Blog by Sumana Harihareswara, Changeset founder
Python Packaging Tools: Security Work And An Open Position
Two exciting bits of news regarding massively improving how we package, distribute, and install Python software!
First: a new grant. New York University (specifically Professor Justin Cappos) and I have successfully asked the US National Science Foundation for a grant to improve Python packaging security. The NSF is awarding NYU $800,000 over two years, from mid-2021 to mid-2023, to further improve the pip dependency resolver and to integrate The Update Framework further into the packaging toolchain. I shared more details in this announcement on an official Python packaging forum.
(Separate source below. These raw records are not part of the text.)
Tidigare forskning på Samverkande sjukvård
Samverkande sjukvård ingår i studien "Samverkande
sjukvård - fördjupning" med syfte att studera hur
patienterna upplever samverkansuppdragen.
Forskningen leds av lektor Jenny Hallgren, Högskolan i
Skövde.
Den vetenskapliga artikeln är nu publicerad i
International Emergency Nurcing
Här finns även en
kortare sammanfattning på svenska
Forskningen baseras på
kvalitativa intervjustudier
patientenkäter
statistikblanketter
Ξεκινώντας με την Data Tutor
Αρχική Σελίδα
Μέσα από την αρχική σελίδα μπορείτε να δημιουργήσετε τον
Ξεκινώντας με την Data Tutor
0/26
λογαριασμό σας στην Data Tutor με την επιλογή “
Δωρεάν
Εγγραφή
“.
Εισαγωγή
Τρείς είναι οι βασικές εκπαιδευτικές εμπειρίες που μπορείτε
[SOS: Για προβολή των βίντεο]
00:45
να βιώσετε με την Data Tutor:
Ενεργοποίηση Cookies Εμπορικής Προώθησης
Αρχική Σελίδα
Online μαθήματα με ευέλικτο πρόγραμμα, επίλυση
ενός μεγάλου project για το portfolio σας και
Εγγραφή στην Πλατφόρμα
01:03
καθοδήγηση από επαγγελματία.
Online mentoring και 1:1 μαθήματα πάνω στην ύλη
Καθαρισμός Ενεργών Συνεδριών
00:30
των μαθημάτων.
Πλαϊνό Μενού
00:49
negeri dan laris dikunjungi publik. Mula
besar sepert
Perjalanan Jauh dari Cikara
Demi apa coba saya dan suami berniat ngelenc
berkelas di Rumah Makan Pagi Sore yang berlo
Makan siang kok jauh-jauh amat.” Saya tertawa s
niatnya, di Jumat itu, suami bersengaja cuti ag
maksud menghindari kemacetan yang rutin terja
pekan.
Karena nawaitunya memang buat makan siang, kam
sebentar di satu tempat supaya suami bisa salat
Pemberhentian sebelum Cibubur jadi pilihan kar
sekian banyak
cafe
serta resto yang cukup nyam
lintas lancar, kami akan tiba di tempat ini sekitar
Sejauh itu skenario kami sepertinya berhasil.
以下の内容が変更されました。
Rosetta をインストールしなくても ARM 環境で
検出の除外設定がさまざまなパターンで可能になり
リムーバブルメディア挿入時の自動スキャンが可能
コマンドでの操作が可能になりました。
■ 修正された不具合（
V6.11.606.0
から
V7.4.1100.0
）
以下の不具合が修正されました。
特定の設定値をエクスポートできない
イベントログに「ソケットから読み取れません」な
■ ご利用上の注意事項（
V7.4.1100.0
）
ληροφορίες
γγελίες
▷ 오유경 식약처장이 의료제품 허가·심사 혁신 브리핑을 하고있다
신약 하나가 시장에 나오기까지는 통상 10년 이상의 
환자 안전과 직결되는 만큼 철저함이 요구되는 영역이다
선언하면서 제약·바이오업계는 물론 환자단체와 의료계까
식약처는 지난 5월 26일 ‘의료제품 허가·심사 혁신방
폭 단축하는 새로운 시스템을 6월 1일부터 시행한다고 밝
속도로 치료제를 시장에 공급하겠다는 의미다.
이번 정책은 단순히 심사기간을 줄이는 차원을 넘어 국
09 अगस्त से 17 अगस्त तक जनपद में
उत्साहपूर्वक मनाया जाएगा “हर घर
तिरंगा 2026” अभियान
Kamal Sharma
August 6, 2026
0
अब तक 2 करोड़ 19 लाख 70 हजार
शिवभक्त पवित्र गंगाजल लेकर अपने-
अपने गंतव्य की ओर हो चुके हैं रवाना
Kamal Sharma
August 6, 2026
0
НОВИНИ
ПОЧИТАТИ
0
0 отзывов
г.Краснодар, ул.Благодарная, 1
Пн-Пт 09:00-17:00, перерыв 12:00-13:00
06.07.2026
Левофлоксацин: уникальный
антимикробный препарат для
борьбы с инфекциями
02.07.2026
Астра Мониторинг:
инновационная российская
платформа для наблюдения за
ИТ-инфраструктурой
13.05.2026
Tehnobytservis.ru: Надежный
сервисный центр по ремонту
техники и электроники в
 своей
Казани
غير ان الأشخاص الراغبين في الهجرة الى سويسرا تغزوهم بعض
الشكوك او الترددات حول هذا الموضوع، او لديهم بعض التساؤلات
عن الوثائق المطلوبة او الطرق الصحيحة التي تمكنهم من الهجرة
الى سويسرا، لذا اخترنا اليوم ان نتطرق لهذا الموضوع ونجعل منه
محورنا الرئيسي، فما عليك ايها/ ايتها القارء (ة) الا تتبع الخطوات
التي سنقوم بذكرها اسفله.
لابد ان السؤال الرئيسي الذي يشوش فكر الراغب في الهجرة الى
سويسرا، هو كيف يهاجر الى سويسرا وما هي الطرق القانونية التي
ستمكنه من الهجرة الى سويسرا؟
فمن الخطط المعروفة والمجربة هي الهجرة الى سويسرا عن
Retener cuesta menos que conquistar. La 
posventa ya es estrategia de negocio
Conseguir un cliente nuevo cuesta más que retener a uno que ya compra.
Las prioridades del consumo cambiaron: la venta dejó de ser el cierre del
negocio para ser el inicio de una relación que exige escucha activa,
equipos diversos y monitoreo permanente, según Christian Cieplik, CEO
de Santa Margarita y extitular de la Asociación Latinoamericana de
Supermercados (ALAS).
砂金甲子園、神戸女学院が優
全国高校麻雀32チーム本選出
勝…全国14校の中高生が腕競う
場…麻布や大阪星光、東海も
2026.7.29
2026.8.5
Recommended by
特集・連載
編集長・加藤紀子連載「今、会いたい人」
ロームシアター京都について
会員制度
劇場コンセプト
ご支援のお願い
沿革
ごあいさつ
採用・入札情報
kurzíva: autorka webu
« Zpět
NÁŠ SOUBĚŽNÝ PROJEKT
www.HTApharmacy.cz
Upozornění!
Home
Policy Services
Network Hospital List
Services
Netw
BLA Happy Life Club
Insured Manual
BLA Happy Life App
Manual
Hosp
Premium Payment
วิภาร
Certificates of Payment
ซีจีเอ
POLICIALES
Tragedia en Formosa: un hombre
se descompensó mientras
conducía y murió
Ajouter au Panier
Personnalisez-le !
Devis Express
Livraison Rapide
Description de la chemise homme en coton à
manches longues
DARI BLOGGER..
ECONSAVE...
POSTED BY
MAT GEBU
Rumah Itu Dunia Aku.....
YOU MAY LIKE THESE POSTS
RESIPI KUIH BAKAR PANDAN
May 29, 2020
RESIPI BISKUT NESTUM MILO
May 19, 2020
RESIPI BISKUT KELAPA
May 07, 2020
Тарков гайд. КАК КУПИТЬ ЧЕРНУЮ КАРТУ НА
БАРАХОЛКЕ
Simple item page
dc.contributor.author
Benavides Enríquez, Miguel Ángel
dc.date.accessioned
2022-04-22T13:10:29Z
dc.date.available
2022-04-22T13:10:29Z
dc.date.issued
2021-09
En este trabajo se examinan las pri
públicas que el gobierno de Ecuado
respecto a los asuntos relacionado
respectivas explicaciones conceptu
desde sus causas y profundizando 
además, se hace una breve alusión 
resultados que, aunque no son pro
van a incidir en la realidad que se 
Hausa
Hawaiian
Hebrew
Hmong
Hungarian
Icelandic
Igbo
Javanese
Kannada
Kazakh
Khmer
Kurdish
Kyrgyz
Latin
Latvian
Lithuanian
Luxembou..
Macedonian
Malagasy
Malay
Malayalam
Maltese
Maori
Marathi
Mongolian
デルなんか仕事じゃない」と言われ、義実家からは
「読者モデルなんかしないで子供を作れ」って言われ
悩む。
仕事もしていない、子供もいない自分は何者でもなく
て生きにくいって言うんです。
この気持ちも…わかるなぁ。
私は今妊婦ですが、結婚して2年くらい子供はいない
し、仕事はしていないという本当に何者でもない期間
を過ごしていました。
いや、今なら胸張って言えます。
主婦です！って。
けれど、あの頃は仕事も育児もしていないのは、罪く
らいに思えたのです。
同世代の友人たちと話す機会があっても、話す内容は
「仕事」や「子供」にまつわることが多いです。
I'll be part of this work, paid to work on this part-time, doing some outreach, coordination, project management, and similar. Thanks to the NSF, Justin, the Secure Systems Lab at NYU, and all the people who work on Python packaging tools!
Second: the Python Software Foundation is hiring a full-time project manager and community manager for Python's packaging toolchain. Thanks to Bloomberg for the funding! Please check out the job description and spread the news. Please apply by May 18th, 2021.
The job is remote and you can apply from anywhere in the world. As the description says: "Total compensation will range from $100k-$125k USD based on qualifications and experience." And you'd report to Ee W. Durbin III, a colleague I strongly recommend and love working with.
I'm thoroughly grateful that we've now gotten to the point where the PSF can hire for a full-time person for this role. As a volunteer and as a contractor, I've performed -- in many cases initiated -- the activities that this person will do, and I've seen the critical need. We deeply need a full-time coordinator for holistically assessing and improving the user and developer experience of Python packaging, because -- as Russell Keith-Magee said in his PyCon US 2019 keynote -- the status quo poses "an existential threat" to the future of the language. And so one of the desired qualifications for the role is: "Belief that Python packaging problems are of critical importance for the Python language... but that those problems are solvable."
We've gotten better and better at attracting corporate and grant funding -- and yes, I'll take some credit for that, with my past work researching and writing grant proposals, leading funded projects, and volunteering with the Packaging Working Group and cofounding the Project Funding Working Group. So, now, what should we focus on? We need to prioritize improvements for strategic value (e.g., should we first concentrate on overhauling the Warehouse API, or making a generic wheel-builder service, or tightening metadata compliance, or ....?). What can we learn from other package management toolchains, especially those that emerged after PyPI and pip (e.g., yarn, npm, cargo), and what should we copy? In my opinion, you do not need to already have an opinion on these questions to apply for this role -- you just have to be interested in talking with a bunch of stakeholders, poking through past discussions, and collaboratively developing some answers.
I won't be applying for this PSF role -- I'm going to be, instead, excited to collaborate with that person and help them learn all the stuff I know, so that in the long run, we'll have more people, with that set of skills and domain knowledge, working on Python packaging. I'll concentrate on the Python supply chain security piece specifically (via the NSF-funded work at NYU), plus finishing my book and maybe creating and leading associated trainings, and taking what I've learned to other languages and ecosystems through client work.
So: please spread the word and apply!